餐盤中的牛排還剩下很多,溫芩實在沒有再吃一塊的勇氣,因為計劃順利,此刻氣氛又好,她甚至覺得和靳隼言的關係都變得親近了,壓低聲音有些八卦地問:「那個,靳總,你不答應聯姻,是因為有了喜歡的人嗎?」
聽到喜歡這兩個字,靳隼言眼前晃過一張流著淚卻固執的面龐,他一怔,「什麼?」
溫芩坦然道:「大家都在傳啊,你帶著一個男伴參加宴會,都說你是不滿聯姻,要打我的臉呢。」
可惜那天她不在場,沒有親眼看見靳隼言的男伴是什麼模樣,不過靳隼言這樣的性格,竟然也會喜歡人。
「是誤會。

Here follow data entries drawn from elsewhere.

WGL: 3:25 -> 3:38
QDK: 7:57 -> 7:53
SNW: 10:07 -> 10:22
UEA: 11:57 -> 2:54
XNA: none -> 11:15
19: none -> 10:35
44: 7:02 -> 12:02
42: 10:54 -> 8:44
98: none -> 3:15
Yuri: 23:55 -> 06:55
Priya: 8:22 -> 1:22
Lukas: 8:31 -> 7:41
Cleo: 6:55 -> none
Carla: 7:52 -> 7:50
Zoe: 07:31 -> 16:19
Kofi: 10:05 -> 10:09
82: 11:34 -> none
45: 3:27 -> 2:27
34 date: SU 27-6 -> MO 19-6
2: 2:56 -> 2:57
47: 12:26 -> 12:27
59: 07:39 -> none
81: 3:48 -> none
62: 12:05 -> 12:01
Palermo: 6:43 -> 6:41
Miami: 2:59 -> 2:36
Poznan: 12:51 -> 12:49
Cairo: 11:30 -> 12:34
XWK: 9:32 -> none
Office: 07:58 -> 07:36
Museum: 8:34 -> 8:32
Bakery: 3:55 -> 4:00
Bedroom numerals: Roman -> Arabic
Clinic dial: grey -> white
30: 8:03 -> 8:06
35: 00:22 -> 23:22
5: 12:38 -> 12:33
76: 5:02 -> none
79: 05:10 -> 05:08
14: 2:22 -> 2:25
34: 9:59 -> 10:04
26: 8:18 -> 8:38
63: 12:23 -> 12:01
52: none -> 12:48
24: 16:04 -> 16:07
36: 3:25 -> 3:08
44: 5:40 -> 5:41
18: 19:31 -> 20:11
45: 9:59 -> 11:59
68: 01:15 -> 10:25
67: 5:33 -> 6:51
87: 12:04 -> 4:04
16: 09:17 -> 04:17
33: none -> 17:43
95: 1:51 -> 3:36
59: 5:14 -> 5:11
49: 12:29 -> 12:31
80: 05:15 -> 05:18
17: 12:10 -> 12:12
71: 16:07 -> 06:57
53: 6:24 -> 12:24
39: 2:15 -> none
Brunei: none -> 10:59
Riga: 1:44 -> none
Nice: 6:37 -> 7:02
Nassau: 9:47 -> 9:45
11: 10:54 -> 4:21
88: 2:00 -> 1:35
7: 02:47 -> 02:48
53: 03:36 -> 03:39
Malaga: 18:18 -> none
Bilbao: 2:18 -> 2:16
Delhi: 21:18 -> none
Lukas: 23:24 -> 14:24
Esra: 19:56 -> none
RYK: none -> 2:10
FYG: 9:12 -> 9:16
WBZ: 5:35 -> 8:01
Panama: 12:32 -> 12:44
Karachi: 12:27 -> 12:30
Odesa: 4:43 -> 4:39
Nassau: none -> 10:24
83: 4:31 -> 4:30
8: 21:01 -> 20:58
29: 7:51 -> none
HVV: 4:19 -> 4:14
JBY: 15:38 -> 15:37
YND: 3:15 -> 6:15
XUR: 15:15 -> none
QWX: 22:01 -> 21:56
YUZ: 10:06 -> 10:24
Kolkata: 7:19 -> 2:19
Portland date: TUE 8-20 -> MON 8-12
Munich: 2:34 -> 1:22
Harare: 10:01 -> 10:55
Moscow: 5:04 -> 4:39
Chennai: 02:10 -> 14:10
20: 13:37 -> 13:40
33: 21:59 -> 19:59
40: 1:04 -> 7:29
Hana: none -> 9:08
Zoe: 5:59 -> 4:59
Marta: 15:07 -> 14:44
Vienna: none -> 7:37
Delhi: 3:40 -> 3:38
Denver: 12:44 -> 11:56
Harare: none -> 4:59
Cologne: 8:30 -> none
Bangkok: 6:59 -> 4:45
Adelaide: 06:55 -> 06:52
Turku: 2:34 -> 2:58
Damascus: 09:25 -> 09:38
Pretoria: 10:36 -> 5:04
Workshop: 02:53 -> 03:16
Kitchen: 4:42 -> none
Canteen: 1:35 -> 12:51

」
靳隼言沉默幾息,簡短地為這件事定性。
「那怎麼……」溫芩還想繼續追問,卻驀然撞進靳隼言的視線中,淡漠又晦暗,令她下意識止住話語。
靳隼言垂眸看著玻璃杯中暗紅色的酒液,內心卻並不像表面這般平靜。
自從宴會那晚已經過去很多天,他努力克制自己不去想謝濮,但是做不到,謝濮像簇尖尖的芒,偶爾出現在他腦海里,蟄刺著他,嘲笑似的,提醒他無法否認的一件事,在謝濮說出不喜歡瘋子,而是喜歡他的時候,他因此感到喜悅。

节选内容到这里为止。